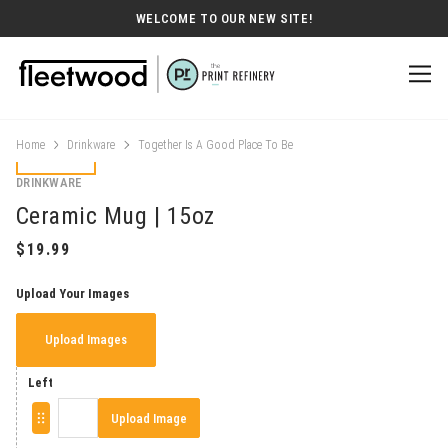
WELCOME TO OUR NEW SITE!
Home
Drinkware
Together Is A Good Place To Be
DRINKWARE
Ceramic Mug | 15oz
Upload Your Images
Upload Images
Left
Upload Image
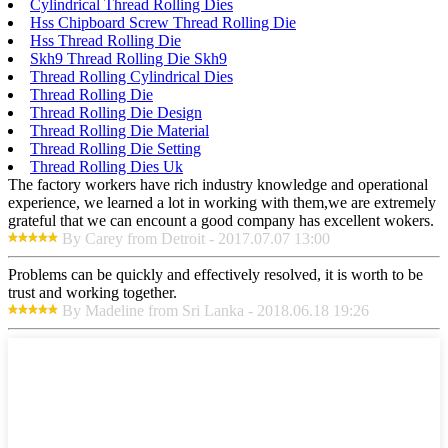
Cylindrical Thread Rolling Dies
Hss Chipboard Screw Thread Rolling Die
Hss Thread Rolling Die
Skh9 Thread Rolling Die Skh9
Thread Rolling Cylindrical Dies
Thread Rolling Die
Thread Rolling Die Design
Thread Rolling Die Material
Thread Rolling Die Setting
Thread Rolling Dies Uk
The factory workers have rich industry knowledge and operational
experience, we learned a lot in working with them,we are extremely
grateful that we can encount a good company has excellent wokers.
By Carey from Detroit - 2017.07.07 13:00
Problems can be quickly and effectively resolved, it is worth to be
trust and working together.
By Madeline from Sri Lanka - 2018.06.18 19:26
++++++++++
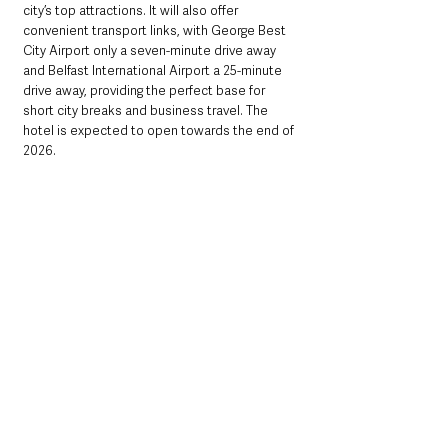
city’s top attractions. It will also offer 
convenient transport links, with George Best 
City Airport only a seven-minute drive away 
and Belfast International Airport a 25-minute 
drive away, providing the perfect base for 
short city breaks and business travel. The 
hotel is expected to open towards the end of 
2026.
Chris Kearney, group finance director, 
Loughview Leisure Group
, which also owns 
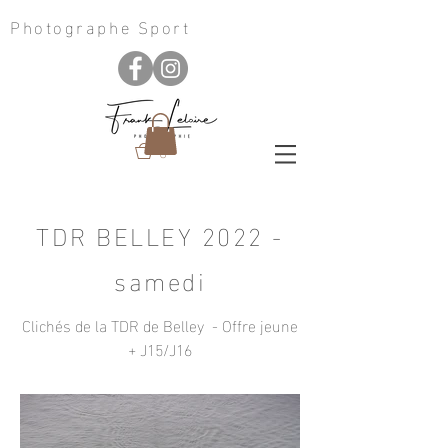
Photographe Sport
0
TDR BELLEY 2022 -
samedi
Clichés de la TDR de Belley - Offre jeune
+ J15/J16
++++++++++
— PROBLEM DESCRIPTION —
Quote the data above exactly from the line with "WELCOME TO OUR NEW SITE!" to the line with "By Madeline from Sri Lanka - 2018.06.18 19:26", both ends counted, and nothing else. Pictures don't go in.

— EXERCISE ANSWER —
WELCOME TO OUR NEW SITE!
Home
Drinkware
Together Is A Good Place To Be
DRINKWARE
Ceramic Mug | 15oz
Upload Your Images
Upload Images
Left
Upload Image
Cylindrical Thread Rolling Dies
Hss Chipboard Screw Thread Rolling Die
Hss Thread Rolling Die
Skh9 Thread Rolling Die Skh9
Thread Rolling Cylindrical Dies
Thread Rolling Die
Thread Rolling Die Design
Thread Rolling Die Material
Thread Rolling Die Setting
Thread Rolling Dies Uk
The factory workers have rich industry knowledge and operational
experience, we learned a lot in working with them,we are extremely
grateful that we can encount a good company has excellent wokers.
By Carey from Detroit - 2017.07.07 13:00
Problems can be quickly and effectively resolved, it is worth to be
trust and working together.
By Madeline from Sri Lanka - 2018.06.18 19:26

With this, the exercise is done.